For so many of my students, this service became transformational, changing their views about themselves and their place in the world. Some redesigned the gardens for a local historic site, some figured out strategies to promote the Post-Prom celebration to keep students safe after prom, and some helped redesign the eighth-grade orientation. One group not only redesigned a vandalized part of a local trail for the county, but they chose to do the hard physical work of rebuilding. And when vandals struck again, long after they’d received credit in class for their work, they repaired it on their own time. Time after time, I watched students discover the satisfaction of doing something helpful for others. For most of them, this was a new experience. This class showed them the enormous payback for their efforts.

I even saw that reaction among my creative writing students. When they wrote children’s books, we took field trips to local grade schools to read them to children. I’ll never forget my hulking football star sitting cross-legged on the floor of a second-grade classroom, reading his story to a rapt audience. Out of that grew a collaboration with classes from a grade school within walking distance. We visited them once, and they returned the favor. My students partnered with children to write children’s stories, which they sent home with the children.
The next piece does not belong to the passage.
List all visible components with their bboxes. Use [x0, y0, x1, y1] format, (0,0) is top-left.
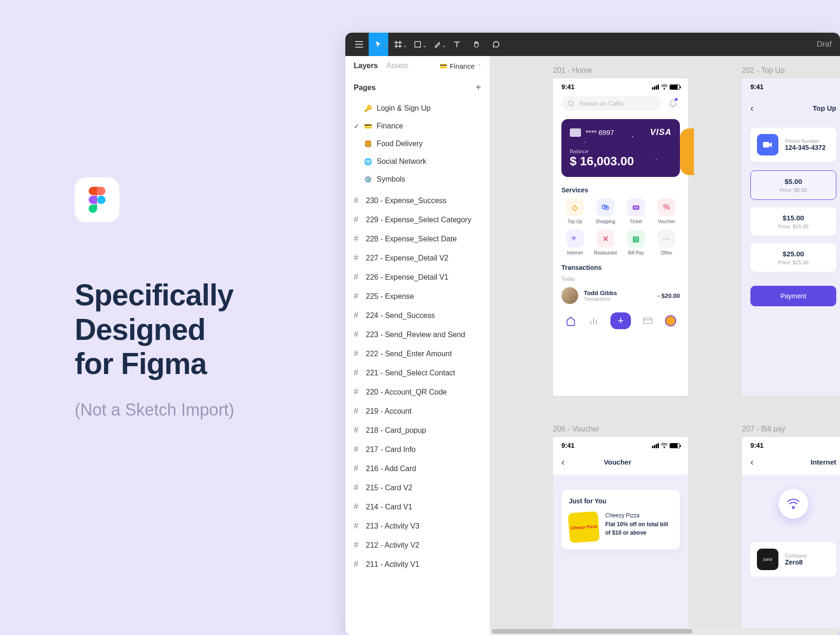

Having a real audience for their work fed their sense of satisfaction, but the gratitude of the children and their teachers, expressed in priceless, hand-drawn thank you notes delivered to the class, gave my students special satisfaction.

Dieter F. Uchtodorf wrote, “As we lose ourselves in the service of others, we discover our own lives and our own happiness.” And from Dr. Martin Luther King, Jr.: “Live’s most persistent and urgent question is, ‘What are you doing for others?” I watched students embrace those concepts because they had experienced them firsthand.

If I ruled the world [a phrase I used to use with my students], I would mandate service learning for all high school students. Only through experience can they discover the satisfaction and happiness that derive from doing for others. And if our young people understood that, wouldn’t that change our society for the better? As generations of graduates entered the world with a desire to help others, wouldn’t we all benefit?